- **Task requirements**
Below are the entries. Transcribe exactly the lines from the one with "ENVOI EN SUIVI" through the one with "B12 é um fator limitante para", ends included, and leave out all others.

- **Data under study**
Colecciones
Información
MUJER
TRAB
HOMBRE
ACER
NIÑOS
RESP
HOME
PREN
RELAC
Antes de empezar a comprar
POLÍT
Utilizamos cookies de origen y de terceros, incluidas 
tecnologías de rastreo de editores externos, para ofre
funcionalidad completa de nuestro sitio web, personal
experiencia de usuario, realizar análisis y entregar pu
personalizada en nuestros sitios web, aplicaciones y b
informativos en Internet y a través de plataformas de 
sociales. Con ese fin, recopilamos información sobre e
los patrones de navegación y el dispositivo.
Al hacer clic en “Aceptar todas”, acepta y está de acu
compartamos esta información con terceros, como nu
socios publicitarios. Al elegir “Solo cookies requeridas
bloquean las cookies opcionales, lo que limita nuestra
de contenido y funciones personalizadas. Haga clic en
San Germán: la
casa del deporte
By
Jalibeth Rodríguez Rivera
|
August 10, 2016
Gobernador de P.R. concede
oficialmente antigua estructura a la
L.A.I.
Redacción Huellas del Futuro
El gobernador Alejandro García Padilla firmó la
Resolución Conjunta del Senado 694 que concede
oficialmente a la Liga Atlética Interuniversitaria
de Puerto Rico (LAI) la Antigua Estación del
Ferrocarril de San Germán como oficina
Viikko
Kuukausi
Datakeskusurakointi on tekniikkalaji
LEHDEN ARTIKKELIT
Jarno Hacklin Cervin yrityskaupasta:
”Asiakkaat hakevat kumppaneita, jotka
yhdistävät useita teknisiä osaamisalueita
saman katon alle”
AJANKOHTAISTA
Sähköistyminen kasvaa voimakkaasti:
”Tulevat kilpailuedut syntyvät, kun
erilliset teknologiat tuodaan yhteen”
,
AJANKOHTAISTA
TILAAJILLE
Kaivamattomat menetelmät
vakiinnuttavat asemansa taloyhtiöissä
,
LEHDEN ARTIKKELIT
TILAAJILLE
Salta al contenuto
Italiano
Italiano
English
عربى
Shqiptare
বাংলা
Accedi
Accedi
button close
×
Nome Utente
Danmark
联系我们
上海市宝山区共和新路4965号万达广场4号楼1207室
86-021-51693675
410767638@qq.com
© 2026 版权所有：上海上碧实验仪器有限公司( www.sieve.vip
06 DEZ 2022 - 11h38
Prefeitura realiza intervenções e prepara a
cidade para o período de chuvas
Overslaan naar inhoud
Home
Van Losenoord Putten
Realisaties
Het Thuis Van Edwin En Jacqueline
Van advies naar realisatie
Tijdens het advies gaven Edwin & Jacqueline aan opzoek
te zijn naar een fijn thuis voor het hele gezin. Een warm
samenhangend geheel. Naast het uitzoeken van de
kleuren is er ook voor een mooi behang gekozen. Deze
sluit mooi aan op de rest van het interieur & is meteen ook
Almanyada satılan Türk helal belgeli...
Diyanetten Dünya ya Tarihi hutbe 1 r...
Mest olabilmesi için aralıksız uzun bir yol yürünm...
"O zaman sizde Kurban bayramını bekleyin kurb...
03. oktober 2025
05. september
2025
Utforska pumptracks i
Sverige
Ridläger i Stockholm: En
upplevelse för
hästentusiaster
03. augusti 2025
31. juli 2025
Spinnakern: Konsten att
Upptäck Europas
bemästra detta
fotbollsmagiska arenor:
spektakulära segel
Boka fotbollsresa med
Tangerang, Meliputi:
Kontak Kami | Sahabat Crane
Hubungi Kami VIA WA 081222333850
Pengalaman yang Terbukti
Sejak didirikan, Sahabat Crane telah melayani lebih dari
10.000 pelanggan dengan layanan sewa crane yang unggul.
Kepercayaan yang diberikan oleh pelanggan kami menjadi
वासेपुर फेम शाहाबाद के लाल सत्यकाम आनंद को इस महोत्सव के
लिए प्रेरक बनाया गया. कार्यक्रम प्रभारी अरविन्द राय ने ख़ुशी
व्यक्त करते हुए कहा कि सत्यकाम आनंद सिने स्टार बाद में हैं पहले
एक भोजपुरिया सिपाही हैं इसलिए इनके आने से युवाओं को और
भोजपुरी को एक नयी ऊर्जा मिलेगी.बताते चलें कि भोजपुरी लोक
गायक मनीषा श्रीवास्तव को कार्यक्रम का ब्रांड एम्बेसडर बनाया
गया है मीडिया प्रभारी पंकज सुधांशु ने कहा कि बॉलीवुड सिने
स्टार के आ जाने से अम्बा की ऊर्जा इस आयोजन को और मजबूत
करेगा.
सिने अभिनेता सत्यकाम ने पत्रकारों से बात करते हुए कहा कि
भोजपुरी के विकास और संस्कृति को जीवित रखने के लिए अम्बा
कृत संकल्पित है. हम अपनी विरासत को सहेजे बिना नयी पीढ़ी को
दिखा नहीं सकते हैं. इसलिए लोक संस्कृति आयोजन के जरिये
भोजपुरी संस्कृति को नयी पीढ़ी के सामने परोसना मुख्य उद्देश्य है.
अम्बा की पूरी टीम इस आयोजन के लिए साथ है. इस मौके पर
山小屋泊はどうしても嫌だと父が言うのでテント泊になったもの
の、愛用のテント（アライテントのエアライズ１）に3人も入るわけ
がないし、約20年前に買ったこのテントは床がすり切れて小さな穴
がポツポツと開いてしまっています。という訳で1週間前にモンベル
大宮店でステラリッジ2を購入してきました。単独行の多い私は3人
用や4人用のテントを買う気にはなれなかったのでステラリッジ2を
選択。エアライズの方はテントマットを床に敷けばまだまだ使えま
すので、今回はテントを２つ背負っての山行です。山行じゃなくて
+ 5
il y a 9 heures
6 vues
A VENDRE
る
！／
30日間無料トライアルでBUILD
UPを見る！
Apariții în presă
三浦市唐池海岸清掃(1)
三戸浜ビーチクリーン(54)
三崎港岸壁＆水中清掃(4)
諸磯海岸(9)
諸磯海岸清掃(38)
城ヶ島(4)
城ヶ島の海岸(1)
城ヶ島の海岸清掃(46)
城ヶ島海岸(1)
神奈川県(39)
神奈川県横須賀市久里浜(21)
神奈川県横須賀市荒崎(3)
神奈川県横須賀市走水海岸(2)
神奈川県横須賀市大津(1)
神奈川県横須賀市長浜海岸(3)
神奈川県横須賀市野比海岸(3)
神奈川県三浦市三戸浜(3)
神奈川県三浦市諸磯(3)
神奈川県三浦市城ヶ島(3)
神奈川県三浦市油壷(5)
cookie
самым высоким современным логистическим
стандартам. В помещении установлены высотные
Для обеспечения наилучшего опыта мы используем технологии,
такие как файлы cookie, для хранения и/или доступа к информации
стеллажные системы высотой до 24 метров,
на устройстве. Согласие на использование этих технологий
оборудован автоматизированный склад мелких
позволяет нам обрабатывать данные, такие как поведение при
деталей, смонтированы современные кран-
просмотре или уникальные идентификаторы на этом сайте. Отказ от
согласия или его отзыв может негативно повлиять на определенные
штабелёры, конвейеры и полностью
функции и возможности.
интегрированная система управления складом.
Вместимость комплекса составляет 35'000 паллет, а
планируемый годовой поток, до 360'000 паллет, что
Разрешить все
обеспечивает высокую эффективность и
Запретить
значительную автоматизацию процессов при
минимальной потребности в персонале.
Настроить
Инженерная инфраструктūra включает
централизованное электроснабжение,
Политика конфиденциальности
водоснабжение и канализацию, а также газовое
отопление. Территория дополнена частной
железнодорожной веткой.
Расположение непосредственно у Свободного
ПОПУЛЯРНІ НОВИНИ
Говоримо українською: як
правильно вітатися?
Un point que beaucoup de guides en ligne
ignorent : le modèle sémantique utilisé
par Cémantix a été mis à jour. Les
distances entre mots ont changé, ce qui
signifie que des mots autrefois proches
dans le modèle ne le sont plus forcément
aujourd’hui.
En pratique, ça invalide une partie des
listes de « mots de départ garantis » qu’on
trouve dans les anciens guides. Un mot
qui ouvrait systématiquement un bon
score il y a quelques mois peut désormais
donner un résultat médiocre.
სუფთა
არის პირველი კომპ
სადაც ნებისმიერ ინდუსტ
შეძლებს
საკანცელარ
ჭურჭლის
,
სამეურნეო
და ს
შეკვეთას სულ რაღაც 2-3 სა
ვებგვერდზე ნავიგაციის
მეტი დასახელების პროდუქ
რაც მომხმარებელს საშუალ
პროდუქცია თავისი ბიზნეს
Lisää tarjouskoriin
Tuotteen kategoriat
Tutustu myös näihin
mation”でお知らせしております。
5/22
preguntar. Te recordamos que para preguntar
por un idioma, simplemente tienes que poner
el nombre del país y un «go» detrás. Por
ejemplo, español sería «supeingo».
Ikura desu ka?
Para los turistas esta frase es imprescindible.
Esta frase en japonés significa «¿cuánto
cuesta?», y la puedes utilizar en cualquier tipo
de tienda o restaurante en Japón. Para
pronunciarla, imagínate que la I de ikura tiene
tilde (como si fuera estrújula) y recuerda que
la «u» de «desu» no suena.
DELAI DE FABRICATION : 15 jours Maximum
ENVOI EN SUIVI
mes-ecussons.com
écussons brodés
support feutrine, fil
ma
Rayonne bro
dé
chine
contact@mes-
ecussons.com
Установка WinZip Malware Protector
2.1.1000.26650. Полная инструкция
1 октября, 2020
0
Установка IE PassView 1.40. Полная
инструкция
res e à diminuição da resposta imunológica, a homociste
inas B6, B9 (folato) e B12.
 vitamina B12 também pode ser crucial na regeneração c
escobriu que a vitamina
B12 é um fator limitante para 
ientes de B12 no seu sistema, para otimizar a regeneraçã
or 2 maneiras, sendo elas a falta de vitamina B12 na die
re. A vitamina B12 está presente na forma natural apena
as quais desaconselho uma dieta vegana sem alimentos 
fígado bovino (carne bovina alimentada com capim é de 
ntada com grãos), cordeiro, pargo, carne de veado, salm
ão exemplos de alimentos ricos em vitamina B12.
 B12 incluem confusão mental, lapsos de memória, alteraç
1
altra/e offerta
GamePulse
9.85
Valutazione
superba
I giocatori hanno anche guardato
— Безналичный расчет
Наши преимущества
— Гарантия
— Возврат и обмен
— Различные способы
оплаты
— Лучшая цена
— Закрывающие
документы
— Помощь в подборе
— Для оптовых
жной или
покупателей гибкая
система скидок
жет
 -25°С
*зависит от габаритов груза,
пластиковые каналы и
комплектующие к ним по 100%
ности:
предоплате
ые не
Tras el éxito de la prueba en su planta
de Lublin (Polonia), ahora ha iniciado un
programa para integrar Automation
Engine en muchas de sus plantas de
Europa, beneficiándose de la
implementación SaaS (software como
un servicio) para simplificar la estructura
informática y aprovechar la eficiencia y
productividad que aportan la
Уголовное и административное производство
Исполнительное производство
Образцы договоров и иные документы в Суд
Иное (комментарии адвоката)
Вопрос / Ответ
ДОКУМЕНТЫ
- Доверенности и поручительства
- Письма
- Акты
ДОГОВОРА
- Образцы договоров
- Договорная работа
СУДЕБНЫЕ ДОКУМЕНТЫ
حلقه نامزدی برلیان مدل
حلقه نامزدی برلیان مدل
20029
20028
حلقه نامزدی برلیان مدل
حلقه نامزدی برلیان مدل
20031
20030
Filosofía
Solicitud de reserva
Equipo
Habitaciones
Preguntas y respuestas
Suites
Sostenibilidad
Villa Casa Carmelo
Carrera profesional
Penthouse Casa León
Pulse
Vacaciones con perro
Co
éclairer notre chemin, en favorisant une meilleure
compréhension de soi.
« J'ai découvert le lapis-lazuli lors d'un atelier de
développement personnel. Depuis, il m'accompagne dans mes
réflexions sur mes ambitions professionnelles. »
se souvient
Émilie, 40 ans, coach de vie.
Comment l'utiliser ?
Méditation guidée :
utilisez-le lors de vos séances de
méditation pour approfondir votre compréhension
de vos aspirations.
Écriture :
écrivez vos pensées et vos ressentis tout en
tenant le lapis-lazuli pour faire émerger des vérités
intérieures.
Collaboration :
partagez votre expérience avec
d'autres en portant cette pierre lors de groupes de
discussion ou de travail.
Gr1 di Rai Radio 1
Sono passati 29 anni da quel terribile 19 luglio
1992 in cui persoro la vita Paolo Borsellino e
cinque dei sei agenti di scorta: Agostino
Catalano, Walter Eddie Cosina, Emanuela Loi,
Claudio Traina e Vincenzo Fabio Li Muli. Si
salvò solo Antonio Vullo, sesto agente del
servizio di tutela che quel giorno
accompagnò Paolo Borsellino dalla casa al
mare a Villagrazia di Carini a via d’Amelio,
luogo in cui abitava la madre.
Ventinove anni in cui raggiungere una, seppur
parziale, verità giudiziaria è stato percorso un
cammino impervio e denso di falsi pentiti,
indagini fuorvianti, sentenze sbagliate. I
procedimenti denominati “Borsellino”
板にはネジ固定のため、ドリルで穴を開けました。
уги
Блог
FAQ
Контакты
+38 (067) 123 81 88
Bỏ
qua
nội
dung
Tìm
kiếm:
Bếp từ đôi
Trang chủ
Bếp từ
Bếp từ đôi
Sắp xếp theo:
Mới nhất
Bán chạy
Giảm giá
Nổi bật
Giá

- **Result below**
ENVOI EN SUIVI
mes-ecussons.com
écussons brodés
support feutrine, fil
ma
Rayonne bro
dé
chine
contact@mes-
ecussons.com
Установка WinZip Malware Protector
2.1.1000.26650. Полная инструкция
1 октября, 2020
0
Установка IE PassView 1.40. Полная
инструкция
res e à diminuição da resposta imunológica, a homociste
inas B6, B9 (folato) e B12.
 vitamina B12 também pode ser crucial na regeneração c
escobriu que a vitamina
B12 é um fator limitante para 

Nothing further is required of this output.